霊亀が沈んだところには新しい島が出来たみたいに新たな陸が出来上がっていた。
俺だけに聞こえた。
霊亀の声が。
殺してくれて、ありがとうと。
そうか、そうか。
お前は死に場所を探していたのか。
なら、ゆっくり休め。
もう生きなくていいんだ。
霊亀は後で弔うとしよう。
その前に撤退するか。
「全隊、大変ご苦労であった。諸君らの攻撃、見事なものであった。本当にありがとう。
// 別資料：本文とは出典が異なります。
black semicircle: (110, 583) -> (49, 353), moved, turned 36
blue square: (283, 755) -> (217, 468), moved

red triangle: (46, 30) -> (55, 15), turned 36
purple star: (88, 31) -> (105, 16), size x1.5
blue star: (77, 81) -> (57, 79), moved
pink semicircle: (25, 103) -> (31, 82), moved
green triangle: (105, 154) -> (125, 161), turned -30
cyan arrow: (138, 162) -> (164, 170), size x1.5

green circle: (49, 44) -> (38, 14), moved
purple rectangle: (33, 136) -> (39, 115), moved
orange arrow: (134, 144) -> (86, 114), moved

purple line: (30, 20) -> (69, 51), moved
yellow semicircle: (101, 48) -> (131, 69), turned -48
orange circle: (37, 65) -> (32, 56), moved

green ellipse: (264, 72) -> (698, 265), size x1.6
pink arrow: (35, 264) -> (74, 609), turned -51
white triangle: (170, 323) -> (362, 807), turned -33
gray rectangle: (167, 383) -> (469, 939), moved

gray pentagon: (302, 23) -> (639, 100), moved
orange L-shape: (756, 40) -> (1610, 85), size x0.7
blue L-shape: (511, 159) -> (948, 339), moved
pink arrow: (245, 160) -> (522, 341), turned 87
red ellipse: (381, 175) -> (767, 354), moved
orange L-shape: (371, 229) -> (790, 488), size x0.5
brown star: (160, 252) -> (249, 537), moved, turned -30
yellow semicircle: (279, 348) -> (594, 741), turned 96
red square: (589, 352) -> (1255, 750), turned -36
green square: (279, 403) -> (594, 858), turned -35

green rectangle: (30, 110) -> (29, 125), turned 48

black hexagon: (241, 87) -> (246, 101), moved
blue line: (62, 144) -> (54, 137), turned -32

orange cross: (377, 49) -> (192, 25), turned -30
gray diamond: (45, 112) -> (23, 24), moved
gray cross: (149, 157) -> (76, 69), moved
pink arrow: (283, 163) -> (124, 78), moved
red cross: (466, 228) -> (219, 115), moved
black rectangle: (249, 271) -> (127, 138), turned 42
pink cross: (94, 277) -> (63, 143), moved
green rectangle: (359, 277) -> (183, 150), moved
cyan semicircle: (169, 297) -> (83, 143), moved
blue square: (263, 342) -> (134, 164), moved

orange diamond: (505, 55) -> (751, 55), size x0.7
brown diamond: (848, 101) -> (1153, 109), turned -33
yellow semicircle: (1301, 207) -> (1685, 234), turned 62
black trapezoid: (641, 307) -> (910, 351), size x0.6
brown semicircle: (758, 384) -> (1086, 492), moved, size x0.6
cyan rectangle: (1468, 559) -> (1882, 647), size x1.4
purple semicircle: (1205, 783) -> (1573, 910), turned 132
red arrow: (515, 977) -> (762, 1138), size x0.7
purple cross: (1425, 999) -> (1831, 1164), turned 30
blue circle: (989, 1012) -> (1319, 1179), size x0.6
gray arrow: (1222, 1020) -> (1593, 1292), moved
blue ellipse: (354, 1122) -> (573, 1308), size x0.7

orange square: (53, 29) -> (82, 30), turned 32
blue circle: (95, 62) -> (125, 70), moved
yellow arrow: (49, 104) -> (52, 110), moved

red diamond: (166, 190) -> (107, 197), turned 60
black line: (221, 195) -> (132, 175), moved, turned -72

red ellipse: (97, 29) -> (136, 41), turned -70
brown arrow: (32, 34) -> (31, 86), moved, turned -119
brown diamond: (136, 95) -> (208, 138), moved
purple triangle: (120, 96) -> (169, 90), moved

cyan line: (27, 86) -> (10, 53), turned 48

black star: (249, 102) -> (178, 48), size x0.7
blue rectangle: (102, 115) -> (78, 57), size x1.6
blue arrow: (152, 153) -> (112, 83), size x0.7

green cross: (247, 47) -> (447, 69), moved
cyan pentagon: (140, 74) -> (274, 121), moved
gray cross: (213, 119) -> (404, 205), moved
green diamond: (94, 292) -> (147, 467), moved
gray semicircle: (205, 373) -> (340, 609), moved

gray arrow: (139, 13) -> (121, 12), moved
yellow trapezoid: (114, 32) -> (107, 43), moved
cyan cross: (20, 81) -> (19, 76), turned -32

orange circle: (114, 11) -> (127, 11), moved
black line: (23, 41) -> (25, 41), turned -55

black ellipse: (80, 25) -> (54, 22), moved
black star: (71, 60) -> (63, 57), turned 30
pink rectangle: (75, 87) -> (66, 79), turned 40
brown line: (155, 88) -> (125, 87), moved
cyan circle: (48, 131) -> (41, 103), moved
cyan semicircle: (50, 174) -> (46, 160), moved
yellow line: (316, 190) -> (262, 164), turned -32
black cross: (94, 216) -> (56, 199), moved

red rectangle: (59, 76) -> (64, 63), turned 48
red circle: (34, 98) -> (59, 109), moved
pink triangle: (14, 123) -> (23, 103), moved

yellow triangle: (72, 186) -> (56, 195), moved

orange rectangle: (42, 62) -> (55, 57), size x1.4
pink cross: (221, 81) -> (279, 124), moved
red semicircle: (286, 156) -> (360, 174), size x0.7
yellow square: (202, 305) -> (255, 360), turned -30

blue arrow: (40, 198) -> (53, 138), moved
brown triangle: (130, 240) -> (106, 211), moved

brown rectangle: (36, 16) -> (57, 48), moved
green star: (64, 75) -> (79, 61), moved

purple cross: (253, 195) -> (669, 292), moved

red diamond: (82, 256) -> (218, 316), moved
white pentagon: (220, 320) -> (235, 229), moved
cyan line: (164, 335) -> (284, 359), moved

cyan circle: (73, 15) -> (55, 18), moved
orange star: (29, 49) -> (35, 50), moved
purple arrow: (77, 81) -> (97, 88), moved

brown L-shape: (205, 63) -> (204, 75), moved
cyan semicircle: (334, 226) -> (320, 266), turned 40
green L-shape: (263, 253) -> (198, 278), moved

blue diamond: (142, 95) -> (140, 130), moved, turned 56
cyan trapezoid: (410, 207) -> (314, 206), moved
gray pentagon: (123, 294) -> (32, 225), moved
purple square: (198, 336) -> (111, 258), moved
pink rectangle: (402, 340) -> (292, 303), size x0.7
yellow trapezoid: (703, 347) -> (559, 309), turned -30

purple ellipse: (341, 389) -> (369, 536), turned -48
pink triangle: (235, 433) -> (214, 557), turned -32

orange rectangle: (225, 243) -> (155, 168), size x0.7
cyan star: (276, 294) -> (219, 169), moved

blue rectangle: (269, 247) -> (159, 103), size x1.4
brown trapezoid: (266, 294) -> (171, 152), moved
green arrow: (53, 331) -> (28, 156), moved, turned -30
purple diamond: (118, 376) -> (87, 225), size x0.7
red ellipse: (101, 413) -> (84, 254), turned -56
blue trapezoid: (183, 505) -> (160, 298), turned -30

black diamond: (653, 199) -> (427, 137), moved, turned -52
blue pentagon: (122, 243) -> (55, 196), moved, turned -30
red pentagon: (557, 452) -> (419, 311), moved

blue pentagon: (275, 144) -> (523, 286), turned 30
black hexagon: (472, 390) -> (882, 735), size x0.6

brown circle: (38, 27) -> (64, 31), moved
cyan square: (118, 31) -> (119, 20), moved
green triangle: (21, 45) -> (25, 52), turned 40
ありがとう」
そう言い、俺は兵士達に向かって、敬礼をした。
兵士達は俺の方を向き、ニヤリを笑った後、敬礼をした。
俺は敬礼を続けたまま、最後の指示を出した。
「諸君らもゆっくり休んでくれ。総員、撤退せよ」
すると、兵士達は霧のように消え去った。
消え去ったのを確認した俺は敬礼を解いた。
「私は今後表舞台に出ることは無くなるでしょう。ですので、これでおさらばです」
俺は懐からある魔法具を出した。
そして、俺はその魔法具を使用した。
俺の体は光に包まれた。
光が晴れると、俺は獣王国の王都の近くの森に転移した。
先程の魔法具は転移石だ。
俺は軍服と軍帽と鉄仮面を外し、ツキミが待っているギンレイ家の屋敷に向かった。
街の中は騒がしがったが、それらを全て無視し、俺はギンレイ家の屋敷に向かった。
屋敷に入ると、ツキミが出迎えてくれた。
そして、ツキミは俺に抱きついてきた。
ツキミは俺の胸に顔を埋めた。
「ありがとう、リアン」
ツキミは俺の胸から顔を上げ、笑顔を浮かべてくれた。
「本当にありがとう。リアン、大好き」
俺はこの笑顔を守れて本当に良かったと心の底から感じた。